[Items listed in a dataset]
┌──
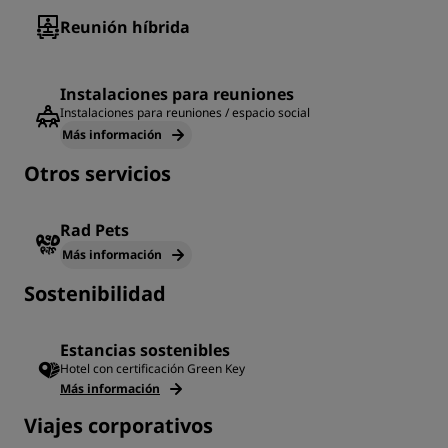
Reunión híbrida
Instalaciones para reuniones
Instalaciones para reuniones / espacio social
Más información
Otros servicios
Rad Pets
Más información
Sostenibilidad
Estancias sostenibles
Hotel con certificación Green Key
Más información
Viajes corporativos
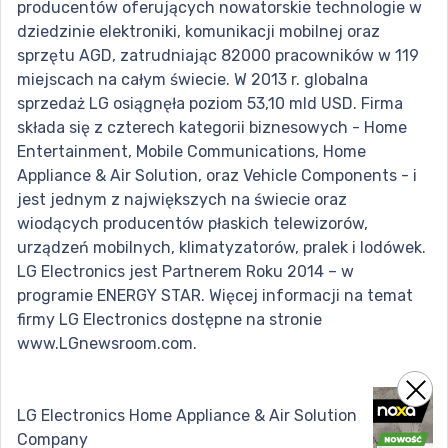
producentów oferujących nowatorskie technologie w
dziedzinie elektroniki, komunikacji mobilnej oraz
sprzętu AGD, zatrudniając 82000 pracowników w 119
miejscach na całym świecie. W 2013 r. globalna
sprzedaż LG osiągnęła poziom 53,10 mld USD. Firma
składa się z czterech kategorii biznesowych - Home
Entertainment, Mobile Communications, Home
Appliance & Air Solution, oraz Vehicle Components - i
jest jednym z największych na świecie oraz
wiodących producentów płaskich telewizorów,
urządzeń mobilnych, klimatyzatorów, pralek i lodówek.
LG Electronics jest Partnerem Roku 2014 – w
programie ENERGY STAR. Więcej informacji na temat
firmy LG Electronics dostępne na stronie
www.LGnewsroom.com.
LG Electronics Home Appliance & Air Solution
Company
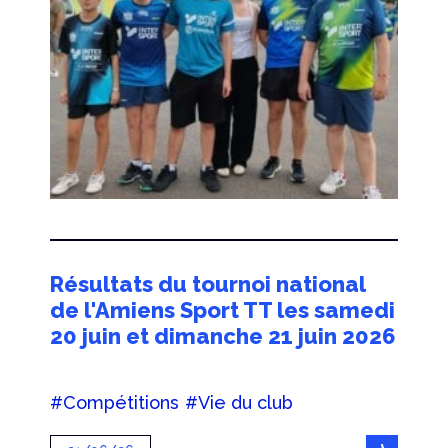
Résultats du tournoi national
de l'Amiens Sport TT les samedi
20 juin et dimanche 21 juin 2026
#Compétitions
#Vie du club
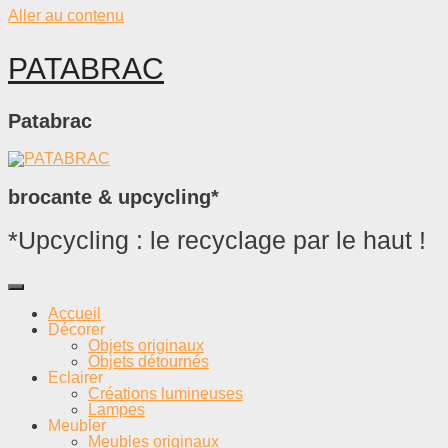
Aller au contenu
PATABRAC
Patabrac
brocante & upcycling*
*Upcycling : le recyclage par le haut !
Accueil
Décorer
Objets originaux
Objets détournés
Eclairer
Créations lumineuses
Lampes
Meubler
Meubles originaux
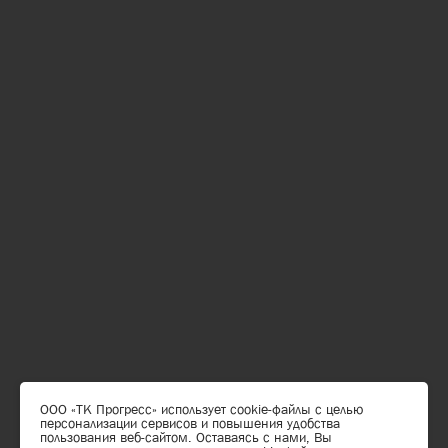
ООО «ТК Прогресс» использует cookie-файлы с целью
персонализации сервисов и повышения удобства
пользования веб-сайтом. Оставаясь с нами, Вы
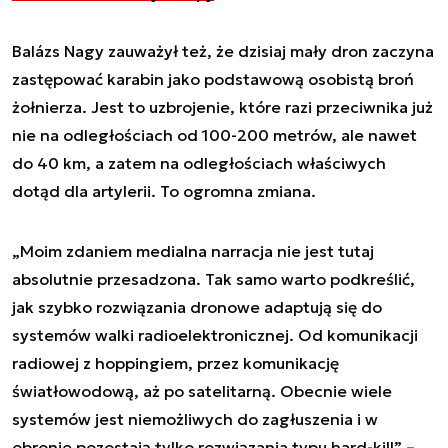
Balázs Nagy zauważył też, że dzisiaj mały dron zaczyna
zastępować karabin jako podstawową osobistą broń
żołnierza. Jest to uzbrojenie, które razi przeciwnika już
nie na odległościach od 100-200 metrów, ale nawet
do 40 km, a zatem na odległościach właściwych
dotąd dla artylerii. To ogromna zmiana.
„Moim zdaniem medialna narracja nie jest tutaj
absolutnie przesadzona. Tak samo warto podkreślić,
jak szybko rozwiązania dronowe adaptują się do
systemów walki radioelektronicznej. Od komunikacji
radiowej z hoppingiem, przez komunikację
światłowodową, aż po satelitarną. Obecnie wiele
systemów jest niemożliwych do zagłuszenia i w
obronie pozostają tylko rozwiązania typu hard-kill” –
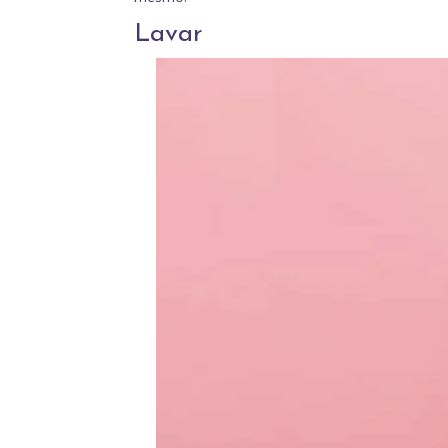
Lavar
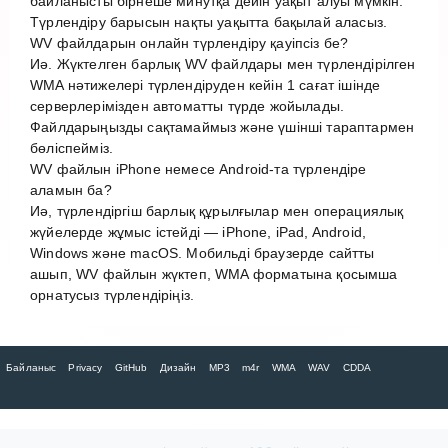
байланысты бірнеше минутқа дейін уақыт алуы мүмкін.
Түрлендіру барысын нақты уақытта бақылай аласыз.
WV файлдарын онлайн түрлендіру қауіпсіз бе?
Иә. Жүктелген барлық WV файлдары мен түрлендірілген
WMA нәтижелері түрлендіруден кейін 1 сағат ішінде
серверлерімізден автоматты түрде жойылады.
Файлдарыңызды сақтамаймыз және үшінші тараптармен
бөліспейміз.
WV файлын iPhone немесе Android-та түрлендіре
аламын ба?
Иә, түрлендіргіш барлық құрылғылар мен операциялық
жүйелерде жұмыс істейді — iPhone, iPad, Android,
Windows және macOS. Мобильді браузерде сайтты
ашып, WV файлын жүктеп, WMA форматына қосымша
орнатусыз түрлендіріңіз.
Байланыс
Privacy
GitHub
Дизайн
MP3
m4r
WMA
WAV
CDDA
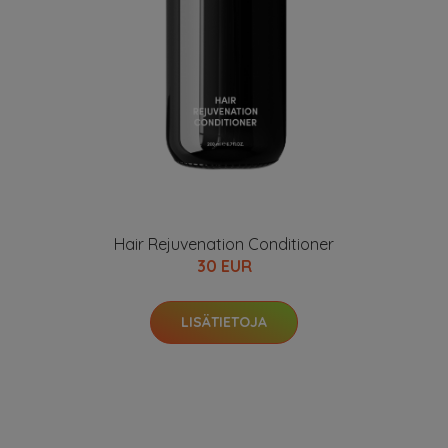
Hair Rejuvenation Conditioner
30 EUR
LISÄTIETOJA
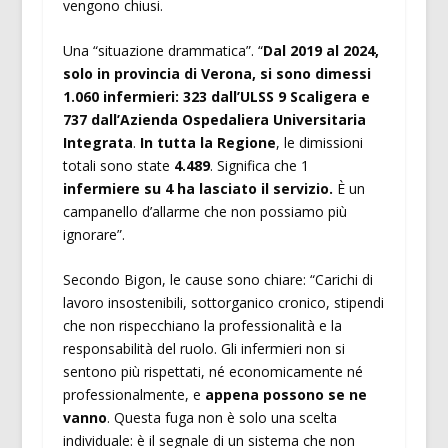
vengono chiusi.
Una “situazione drammatica”. “
Dal 2019 al 2024,
solo in provincia di Verona, si sono dimessi
1.060 infermieri: 323 dall’ULSS 9 Scaligera e
737 dall’Azienda Ospedaliera Universitaria
Integrata
.
In tutta la Regione
, le dimissioni
totali sono state
4.489
. Significa che 1
infermiere su 4 ha lasciato il servizio.
È un
campanello d’allarme che non possiamo più
ignorare”.
Secondo Bigon, le cause sono chiare: “Carichi di
lavoro insostenibili, sottorganico cronico, stipendi
che non rispecchiano la professionalità e la
responsabilità del ruolo. Gli infermieri non si
sentono più rispettati, né economicamente né
professionalmente, e
appena possono se ne
vanno
. Questa fuga non è solo una scelta
individuale: è il segnale di un sistema che non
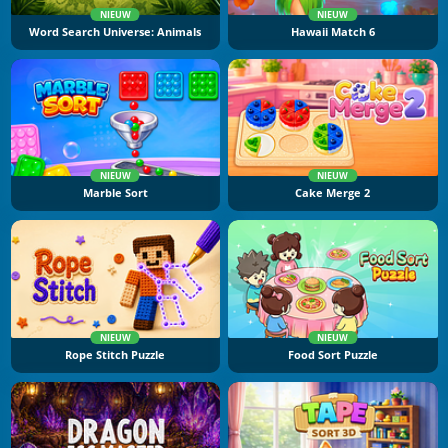
NIEUW
NIEUW
Word Search Universe: Animals
Hawaii Match 6
NIEUW
NIEUW
Marble Sort
Cake Merge 2
NIEUW
NIEUW
Rope Stitch Puzzle
Food Sort Puzzle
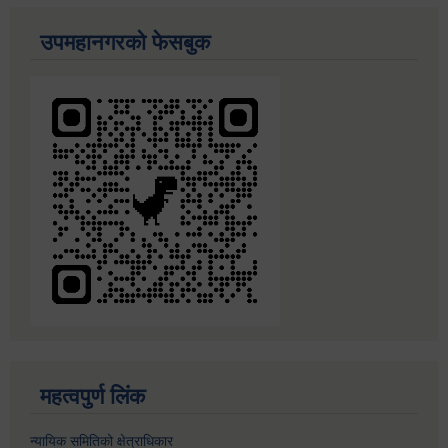
उपमहानगरको फेसबुक
महत्वपुर्ण लिंक
न्यायिक समितिको क्षेत्राधिकार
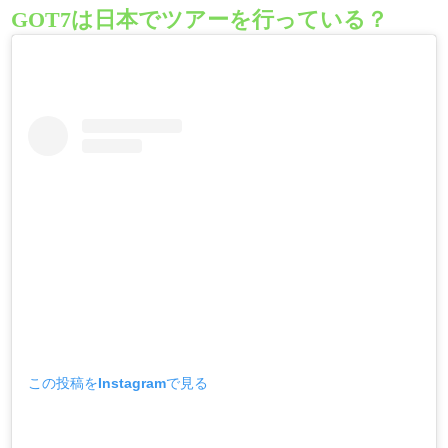
GOT7は日本でツアーを行っている？
この投稿をInstagramで見る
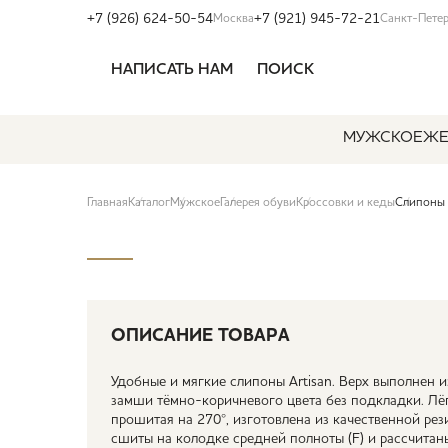
+7 (926) 624-50-54
+7 (921) 945-72-21
Москва
Санкт-Пете
НАПИСАТЬ НАМ
ПОИСК
МУЖСКОЕ
ЖЕ
Главная
Каталог
Мужское
Галерея обуви
Кроссовки и кеды
Слипоны 
ОПИСАНИЕ ТОВАРА
Удобные и мягкие слипоны Artisan. Верх выполнен 
замши тёмно-коричневого цвета без подкладки. Лё
прошитая на 270°, изготовлена из качественной ре
сшиты на колодке средней полноты (F) и рассчитан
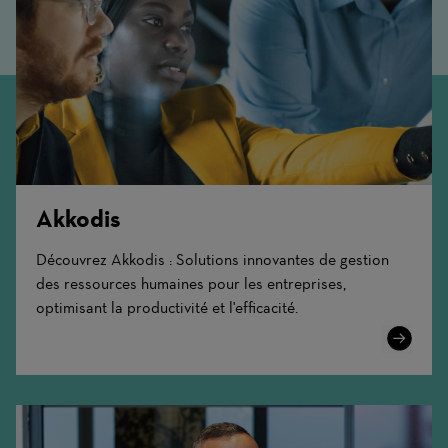
Akkodis
Découvrez Akkodis : Solutions innovantes de gestion
des ressources humaines pour les entreprises,
optimisant la productivité et l'efficacité.
Learn
More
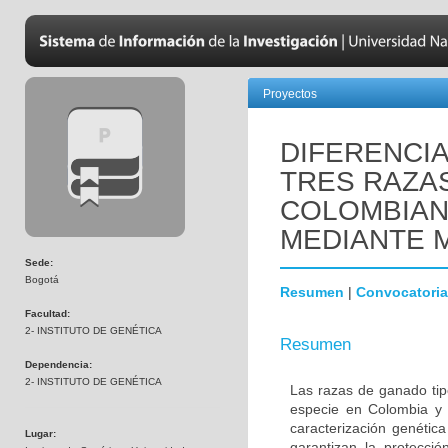
Proyectos
DIFERENCI
TRES RAZA
COLOMBIANO 
MEDIANTE 
Sede:
Bogotá
Resumen
|
Convocatoria
Facultad:
2- INSTITUTO DE GENÉTICA
Resumen
Dependencia:
2- INSTITUTO DE GENÉTICA
Las razas de ganado tip
especie en Colombia y p
caracterización genétic
Lugar:
garantizan la protecci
└──
*Aim of the task:*
Print the records word for word and exclude any picture they hold.

*Your solution:*
Reunión híbrida
Instalaciones para reuniones
Instalaciones para reuniones / espacio social
Más información
Otros servicios
Rad Pets
Más información
Sostenibilidad
Estancias sostenibles
Hotel con certificación Green Key
Más información
Viajes corporativos
producentów oferujących nowatorskie technologie w
dziedzinie elektroniki, komunikacji mobilnej oraz
sprzętu AGD, zatrudniając 82000 pracowników w 119
miejscach na całym świecie. W 2013 r. globalna
sprzedaż LG osiągnęła poziom 53,10 mld USD. Firma
składa się z czterech kategorii biznesowych - Home
Entertainment, Mobile Communications, Home
Appliance & Air Solution, oraz Vehicle Components - i
jest jednym z największych na świecie oraz
wiodących producentów płaskich telewizorów,
urządzeń mobilnych, klimatyzatorów, pralek i lodówek.
LG Electronics jest Partnerem Roku 2014 – w
programie ENERGY STAR. Więcej informacji na temat
firmy LG Electronics dostępne na stronie
www.LGnewsroom.com.
LG Electronics Home Appliance & Air Solution
Company
Résultats du tournoi national
de l'Amiens Sport TT les samedi
20 juin et dimanche 21 juin 2026
#Compétitions
#Vie du club
Aller au contenu
PATABRAC
Patabrac
brocante & upcycling*
*Upcycling : le recyclage par le haut !
Accueil
Décorer
Objets originaux
Objets détournés
Eclairer
Créations lumineuses
Lampes
Meubler
Meubles originaux
ООО «ТК Прогресс» использует cookie-файлы с целью
персонализации сервисов и повышения удобства
пользования веб-сайтом. Оставаясь с нами, Вы
Balázs Nagy zauważył też, że dzisiaj mały dron zaczyna
zastępować karabin jako podstawową osobistą broń
żołnierza. Jest to uzbrojenie, które razi przeciwnika już
nie na odległościach od 100-200 metrów, ale nawet
do 40 km, a zatem na odległościach właściwych
dotąd dla artylerii. To ogromna zmiana.
„Moim zdaniem medialna narracja nie jest tutaj
absolutnie przesadzona. Tak samo warto podkreślić,
jak szybko rozwiązania dronowe adaptują się do
systemów walki radioelektronicznej. Od komunikacji
radiowej z hoppingiem, przez komunikację
światłowodową, aż po satelitarną. Obecnie wiele
systemów jest niemożliwych do zagłuszenia i w
obronie pozostają tylko rozwiązania typu hard-kill” –
Lavar
байланысты бірнеше минутқа дейін уақыт алуы мүмкін.
Түрлендіру барысын нақты уақытта бақылай аласыз.
WV файлдарын онлайн түрлендіру қауіпсіз бе?
Иә. Жүктелген барлық WV файлдары мен түрлендірілген
WMA нәтижелері түрлендіруден кейін 1 сағат ішінде
серверлерімізден автоматты түрде жойылады.
Файлдарыңызды сақтамаймыз және үшінші тараптармен
бөліспейміз.
WV файлын iPhone немесе Android-та түрлендіре
аламын ба?
Иә, түрлендіргіш барлық құрылғылар мен операциялық
жүйелерде жұмыс істейді — iPhone, iPad, Android,
Windows және macOS. Мобильді браузерде сайтты
ашып, WV файлын жүктеп, WMA форматына қосымша
орнатусыз түрлендіріңіз.
Байланыс
Privacy
GitHub
Дизайн
MP3
m4r
WMA
WAV
CDDA
Hair Rejuvenation Conditioner
30 EUR
LISÄTIETOJA
vengono chiusi.
Una “situazione drammatica”. “
Dal 2019 al 2024,
solo in provincia di Verona, si sono dimessi
1.060 infermieri: 323 dall’ULSS 9 Scaligera e
737 dall’Azienda Ospedaliera Universitaria
Integrata
.
In tutta la Regione
, le dimissioni
totali sono state
4.489
. Significa che 1
infermiere su 4 ha lasciato il servizio.
È un
campanello d’allarme che non possiamo più
ignorare”.
Secondo Bigon, le cause sono chiare: “Carichi di
lavoro insostenibili, sottorganico cronico, stipendi
che non rispecchiano la professionalità e la
responsabilità del ruolo. Gli infermieri non si
sentono più rispettati, né economicamente né
professionalmente, e
appena possono se ne
vanno
. Questa fuga non è solo una scelta
individuale: è il segnale di un sistema che non
NIEUW
NIEUW
Word Search Universe: Animals
Hawaii Match 6
NIEUW
NIEUW
Marble Sort
Cake Merge 2
NIEUW
NIEUW
Rope Stitch Puzzle
Food Sort Puzzle
उपमहानगरको फेसबुक
महत्वपुर्ण लिंक
न्यायिक समितिको क्षेत्राधिकार
GOT7は日本でツアーを行っている？
この投稿をInstagramで見る
+7 (926) 624-50-54
+7 (921) 945-72-21
Москва
Санкт-Пете
НАПИСАТЬ НАМ
ПОИСК
МУЖСКОЕ
ЖЕ
Главная
Каталог
Мужское
Галерея обуви
Кроссовки и кеды
Слипоны 
ОПИСАНИЕ ТОВАРА
Удобные и мягкие слипоны Artisan. Верх выполнен 
замши тёмно-коричневого цвета без подкладки. Лё
прошитая на 270°, изготовлена из качественной ре
сшиты на колодке средней полноты (F) и рассчитан
Akkodis
Découvrez Akkodis : Solutions innovantes de gestion
des ressources humaines pour les entreprises,
optimisant la productivité et l'efficacité.
Learn
More
Proyectos
DIFERENCI
TRES RAZA
COLOMBIANO 
MEDIANTE 
Sede:
Bogotá
Resumen
|
Convocatoria
Facultad:
2- INSTITUTO DE GENÉTICA
Resumen
Dependencia:
2- INSTITUTO DE GENÉTICA
Las razas de ganado tip
especie en Colombia y p
caracterización genétic
Lugar:
garantizan la protecci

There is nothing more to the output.